Mandibular prognathism with a long face is one phenotype of Class III malocclusion. The lower face of those with mandibular prognathism often has a flat appearance with little or no prominence at the chin bottom and a reduced labiomental fold. As a consequence, prominent functional and aesthetic defects are present. General solutions to correct class III malocclusion are a combination of mandibular ramus osteotomy to setback the protruding mandible, LeFort I osteotomy to advance a deficient maxilla, and genioplasty. In selected patients with isolated mandibular prognathism with a long face and without a dental open bite, mandibular setback surgery combined with genioplasty to elevate and advance the chin could be considered, as the chin contour is important in facial aesthetics and should be harmonious with the mandible as well as other facial structures [1].

Chin projection, thickness of the chin pad, depth of the labiomental fold, and lower-lip position are considered important variables in the preoperative analysis for an ideal chin profile. The shape, position, and thickness of the soft tissue in the chin area can be changed by surgical osseous movement. Different chin profile changes after mandibular setback have been reported.

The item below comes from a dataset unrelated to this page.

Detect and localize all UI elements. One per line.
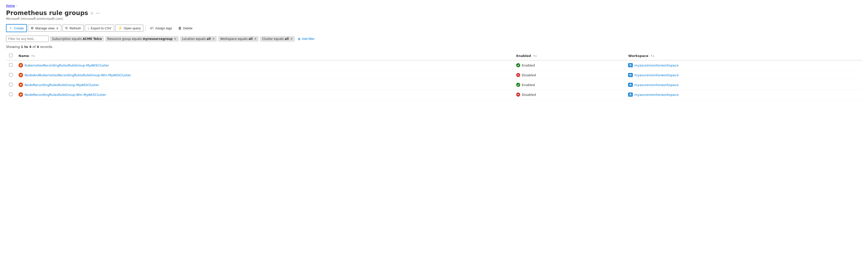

Most studies reported a 1:1 ratio between soft and hard tissue changes at the mentolabial fold and chin following the mandibular setback, and the changes of the lower lip were less predictable [27]. However, some cephalometric studies have shown that the mentolabial fold became more concave after the mandibular setback [6, 810]. It was suggested that the increase in mentolabial fold depth was due to a decrease in soft tissue thickness in that area and normalization of perioral muscle function. Another study reported that the effects of mandibular setback on the chin area were a deepening of the mentolabial fold and an increase in lower-lip thickness [10].

The chin profile changes after vertical shortening and genial sagittal movement were relatively consistent in the literature. The depth of the labiomental fold increased after advancement genioplasty [11]. In patients who underwent both vertical reduction and anterior repositioning of the chin, the soft tissue advancement was greater leading to a much deeper labiomental fold than in patients who had only anterior repositioning [12]. Changing the vertical height of the chin appeared to have considerable influence on the labiomental fold [13, 14]. Patients with a small lower facial height tend to have a deepened fold, while patients with a large lower facial height often have a shallow fold. Isolated vertical reduction genioplasty for patients with vertical divergence of the lower face has rarely been reported. One study showed the vertical change of the pogonion following its superior repositioning, but it did not evaluate the changes in the labiomental fold; soft tissue thickness of the pogonion, menton, supramentale; and chin inclination [15].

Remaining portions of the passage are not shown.